How the green economy will become a gold mine of copper

Copper is the key to the old energy economy and will also play a key role in the new green energy. Cables made of metal are still the most cost-effective means of transmitting electricity from solar and wind energy, and it is a key material for charging stations and the electric cars that use them. Goldman Sachs analysts did say that “decarbonization would not happen without copper,” and they called it the “new oil”.

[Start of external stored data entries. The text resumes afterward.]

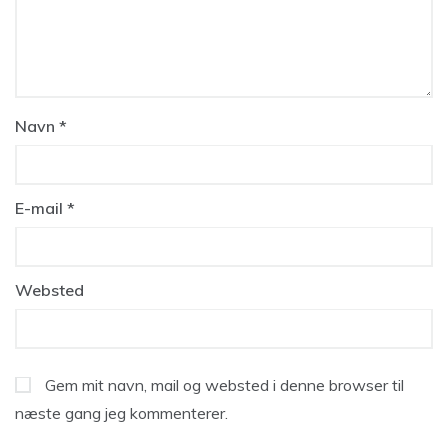
Navn
*
E-mail
*
Websted
Gem mit navn, mail og websted i denne browser til
næste gang jeg kommenterer.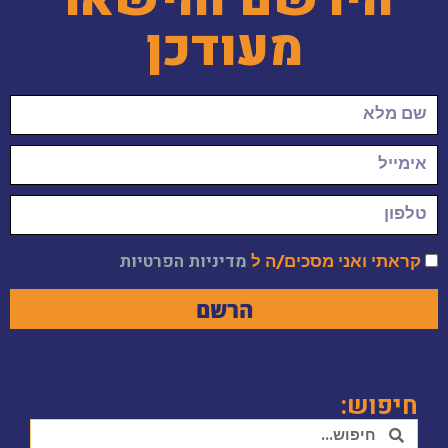
מעודכן
קראתי ואני מסכים/ה ל
מדיניות הפרטיות
הרשם
חיפוש: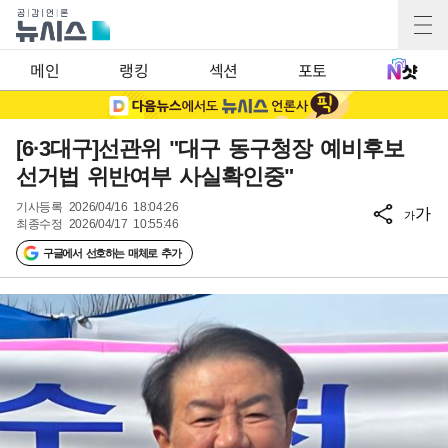
메인
랭킹
섹션
포토
[6·3대구]선관위 "대구 동구청장 예비후보
선거법 위반여부 사실확인중"
기사등록
2026/04/16 18:04:26
가
가
최종수정
2026/04/17 10:55:46
구글에서 선호하는 매체로 추가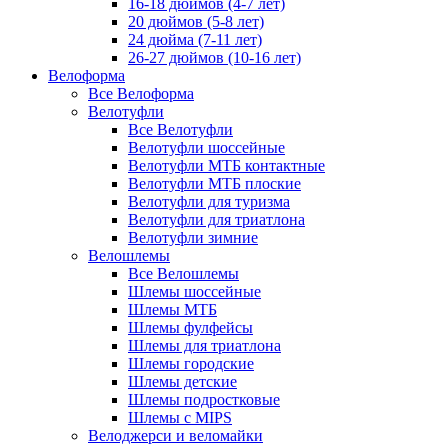
16-18 дюймов (4-7 лет)
20 дюймов (5-8 лет)
24 дюйма (7-11 лет)
26-27 дюймов (10-16 лет)
Велоформа
Все Велоформа
Велотуфли
Все Велотуфли
Велотуфли шоссейные
Велотуфли МТБ контактные
Велотуфли МТБ плоские
Велотуфли для туризма
Велотуфли для триатлона
Велотуфли зимние
Велошлемы
Все Велошлемы
Шлемы шоссейные
Шлемы МТБ
Шлемы фулфейсы
Шлемы для триатлона
Шлемы городские
Шлемы детские
Шлемы подростковые
Шлемы с MIPS
Велоджерси и веломайки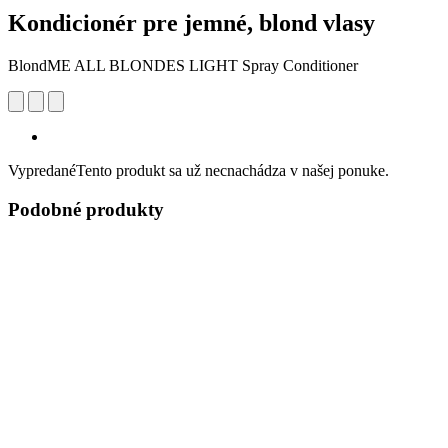
Kondicionér pre jemné, blond vlasy
BlondME ALL BLONDES LIGHT Spray Conditioner
Vypredané
Tento produkt sa už necnachádza v našej ponuke.
Podobné produkty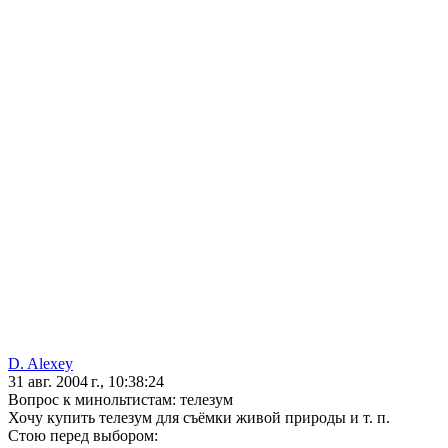
D. Alexey
31 авг. 2004 г., 10:38:24
Вопрос к минольтистам: телезум
Хочу купить телезум для съёмки живой природы и т. п.
Стою перед выбором:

A report by Goldman Sachs Commodity Analyst Nicholas Snowdon stated that as the global economy recovers, the already tight supply may be further tightened due to the expected five-fold increase in the demand for green energy in the current decade, leading to A severe shortage started in the mid-2020s. . He believes that the price of copper is currently about US$4.50 per pound and will reach US$6.80 by 2025. Michael Widmer, a commodity strategist at Bank of America, believes that copper prices may reach $6 this year.

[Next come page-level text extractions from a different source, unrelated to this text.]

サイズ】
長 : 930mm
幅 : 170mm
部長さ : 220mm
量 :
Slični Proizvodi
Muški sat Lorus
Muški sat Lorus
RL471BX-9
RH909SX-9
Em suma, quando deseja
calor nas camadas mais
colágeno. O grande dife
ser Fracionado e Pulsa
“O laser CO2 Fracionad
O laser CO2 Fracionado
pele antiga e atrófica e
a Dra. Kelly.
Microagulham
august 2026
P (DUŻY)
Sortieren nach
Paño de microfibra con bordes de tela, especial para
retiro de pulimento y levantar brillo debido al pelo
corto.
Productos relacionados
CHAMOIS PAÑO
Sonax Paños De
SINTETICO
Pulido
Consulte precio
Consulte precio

The share price of copper producers has risen sharply in the past year, as copper prices have doubled from their lows since Covid, but there is still room for growth.

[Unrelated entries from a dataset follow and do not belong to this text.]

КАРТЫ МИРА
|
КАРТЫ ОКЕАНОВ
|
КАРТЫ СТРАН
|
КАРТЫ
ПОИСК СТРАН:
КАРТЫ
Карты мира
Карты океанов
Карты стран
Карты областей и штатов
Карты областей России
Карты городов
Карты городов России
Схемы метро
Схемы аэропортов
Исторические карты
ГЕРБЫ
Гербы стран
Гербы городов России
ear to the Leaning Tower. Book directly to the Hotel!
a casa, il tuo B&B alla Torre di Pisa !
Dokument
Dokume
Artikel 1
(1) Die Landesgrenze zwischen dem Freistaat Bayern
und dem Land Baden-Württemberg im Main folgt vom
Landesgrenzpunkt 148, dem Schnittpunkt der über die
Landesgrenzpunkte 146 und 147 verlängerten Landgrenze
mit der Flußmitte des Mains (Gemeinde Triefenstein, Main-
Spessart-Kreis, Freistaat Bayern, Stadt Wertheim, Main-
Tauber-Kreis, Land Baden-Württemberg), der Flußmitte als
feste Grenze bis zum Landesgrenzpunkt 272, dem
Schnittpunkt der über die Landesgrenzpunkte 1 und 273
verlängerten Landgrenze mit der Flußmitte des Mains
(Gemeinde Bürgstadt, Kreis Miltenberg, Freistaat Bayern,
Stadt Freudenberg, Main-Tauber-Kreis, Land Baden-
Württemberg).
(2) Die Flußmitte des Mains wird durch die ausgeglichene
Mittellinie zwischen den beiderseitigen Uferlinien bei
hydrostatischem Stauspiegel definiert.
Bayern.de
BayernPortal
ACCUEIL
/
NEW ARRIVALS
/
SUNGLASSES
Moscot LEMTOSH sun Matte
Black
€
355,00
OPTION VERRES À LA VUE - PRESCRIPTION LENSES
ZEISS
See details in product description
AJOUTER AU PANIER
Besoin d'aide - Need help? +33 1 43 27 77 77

The Global X Copper Miners Exchange Traded Fund (COPX) holds mining stocks, while the US Copper Index Fund (CPER) provides a direct metal role by owning futures contracts.

The main risk for copper is the unexpected weakness of the global economy. China is very important. It accounts for about half of global demand. However, Goldman Sachs analysts estimate that, given that the demand related to green electricity (which will account for only 3% of copper usage by 2020) may reach 16% by 2030, there will be no correction.
An electric car contains up to 180 pounds of red metal, which is four times that of an internal combustion engine car. Onshore wind turbines consume about four times as much copper per megawatt of electricity as fossil fuel-burning power plants. The copper concentration of offshore wind farms is higher. They need thick copper cables to transmit power on shore.

Jefferies analyst Chris LaFemina believes that in the commodity market, higher prices usually lead to higher production, but copper prices may have to reach $6 per pound. In order to persuade miners to increase production capacity. “Copper supply restrictions are the worst ever. Combine it with the recovery of demand and you can set higher prices,” he said.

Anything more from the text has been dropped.